Eliot Spitzer’s departure as New York governor raises questions about whether the state’s regulators will be able to maintain the pivotal position in global financial regulation they have had since Mr Spitzer’s days as attorney-general.
Mr Spitzer sharply increased the scope of what states could try to do. His investigations of biased Wall Street research and sleazy mutual fund trading uncovered dramatic e-mails and wrung billions of dollars in penalties from financial services firms.
The probes embarrassed the Securities and Exchange Commission and gave him national prominence – he was dubbed the “Sheriff of Wall Street” and “Crusader of the Year”.
He also waded into other areas usually left to the Federal government, filing lawsuits against out-of-state polluters, challenging George W. Bush’s environmental policies and seeking to investigate racial patterns in lending.
Other state officials began to follow Mr Spitzer’s example.
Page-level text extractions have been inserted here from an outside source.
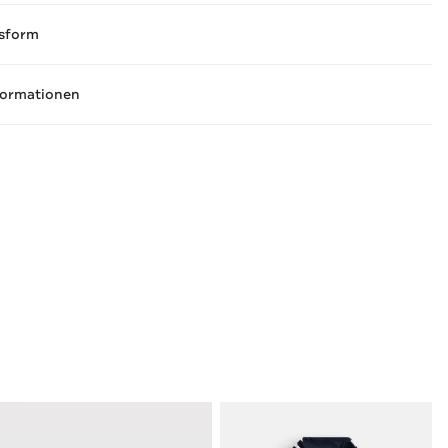
sform
formationen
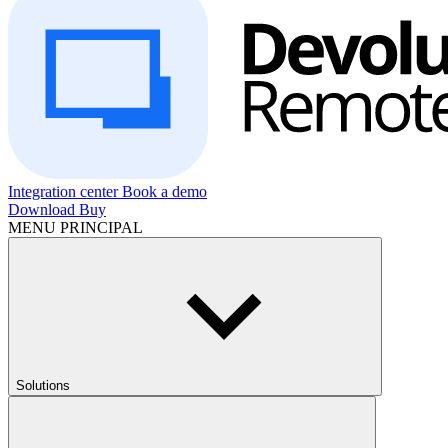
Integration center
Book a demo
Download
Buy
MENU PRINCIPAL
Solutions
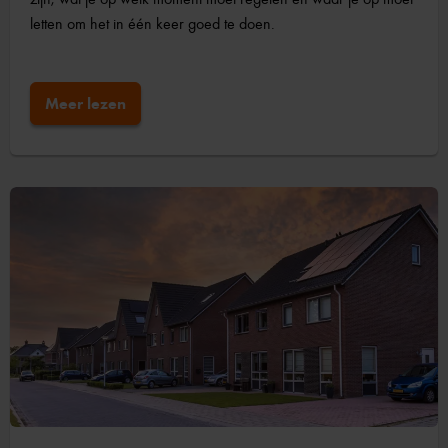
letten om het in één keer goed te doen.
Meer lezen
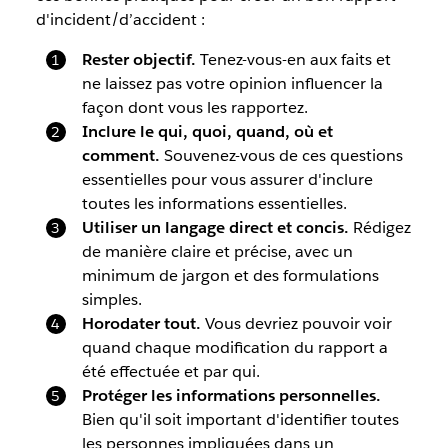
d'incident/d’accident :
Rester objectif.
Tenez-vous-en aux faits et
ne laissez pas votre opinion influencer la
façon dont vous les rapportez.
Inclure le qui, quoi, quand, où et
comment.
Souvenez-vous de ces questions
essentielles pour vous assurer d'inclure
toutes les informations essentielles.
Utiliser un langage direct et concis.
Rédigez
de manière claire et précise, avec un
minimum de jargon et des formulations
simples.
Horodater tout.
Vous devriez pouvoir voir
quand chaque modification du rapport a
été effectuée et par qui.
Protéger les informations personnelles.
Bien qu'il soit important d'identifier toutes
les personnes impliquées dans un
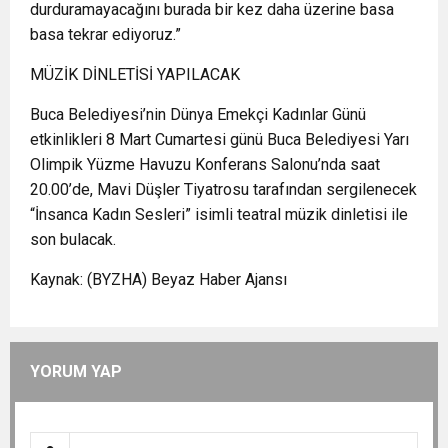
durduramayacağını burada bir kez daha üzerine basa
basa tekrar ediyoruz.”
MÜZİK DİNLETİSİ YAPILACAK
Buca Belediyesi’nin Dünya Emekçi Kadınlar Günü
etkinlikleri 8 Mart Cumartesi günü Buca Belediyesi Yarı
Olimpik Yüzme Havuzu Konferans Salonu’nda saat
20.00’de, Mavi Düşler Tiyatrosu tarafından sergilenecek
“İnsanca Kadın Sesleri” isimli teatral müzik dinletisi ile
son bulacak.
Kaynak: (BYZHA) Beyaz Haber Ajansı
YORUM YAP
California, for example, passed a law that granted its attorney-general new powers to investigate financial services, which was modelled on New York’s Martin Act, an important Spitzer tool.
Mr Spitzer was key to keeping alive the US system of competing regulators, in which states and the national government have overlapping responsibilities.
”There’s always in the past been a reluctance among state officials to take on these financial cases. They were complicated. He provided the model for effective state action,” said Barbara Roper, director of investor protection for the Consumer Federation of America.
One area in the spotlight upon his departure is the role of New York as the most powerful regulator of the US insurance industry.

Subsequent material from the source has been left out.